(Source records)
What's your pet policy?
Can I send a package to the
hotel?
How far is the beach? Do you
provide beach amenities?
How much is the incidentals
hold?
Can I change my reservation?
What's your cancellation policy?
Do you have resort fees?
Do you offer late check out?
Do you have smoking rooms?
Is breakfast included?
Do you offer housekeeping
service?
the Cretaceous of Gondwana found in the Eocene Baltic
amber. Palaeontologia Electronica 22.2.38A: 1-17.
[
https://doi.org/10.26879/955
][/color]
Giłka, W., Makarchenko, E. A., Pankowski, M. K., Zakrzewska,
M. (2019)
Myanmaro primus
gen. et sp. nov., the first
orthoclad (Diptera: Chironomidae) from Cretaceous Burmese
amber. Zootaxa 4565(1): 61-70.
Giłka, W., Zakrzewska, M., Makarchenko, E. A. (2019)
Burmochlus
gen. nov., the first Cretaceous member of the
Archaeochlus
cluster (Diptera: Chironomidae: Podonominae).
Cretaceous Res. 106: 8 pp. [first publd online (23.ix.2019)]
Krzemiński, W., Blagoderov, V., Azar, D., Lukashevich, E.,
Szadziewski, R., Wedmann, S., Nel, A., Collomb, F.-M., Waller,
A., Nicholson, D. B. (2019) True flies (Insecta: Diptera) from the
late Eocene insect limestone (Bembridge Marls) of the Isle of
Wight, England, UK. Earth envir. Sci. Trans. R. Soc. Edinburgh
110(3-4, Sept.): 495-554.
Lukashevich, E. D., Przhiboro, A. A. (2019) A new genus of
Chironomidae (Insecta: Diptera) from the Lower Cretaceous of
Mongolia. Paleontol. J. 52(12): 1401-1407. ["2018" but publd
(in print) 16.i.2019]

» **Task statement**: The answer must be exactly the lines from the one containing "Mongolia. Paleontol. J." through the final line of the data, both ends included, and nothing else.

» **Written answer**:
Mongolia. Paleontol. J. 52(12): 1401-1407. ["2018" but publd
(in print) 16.i.2019]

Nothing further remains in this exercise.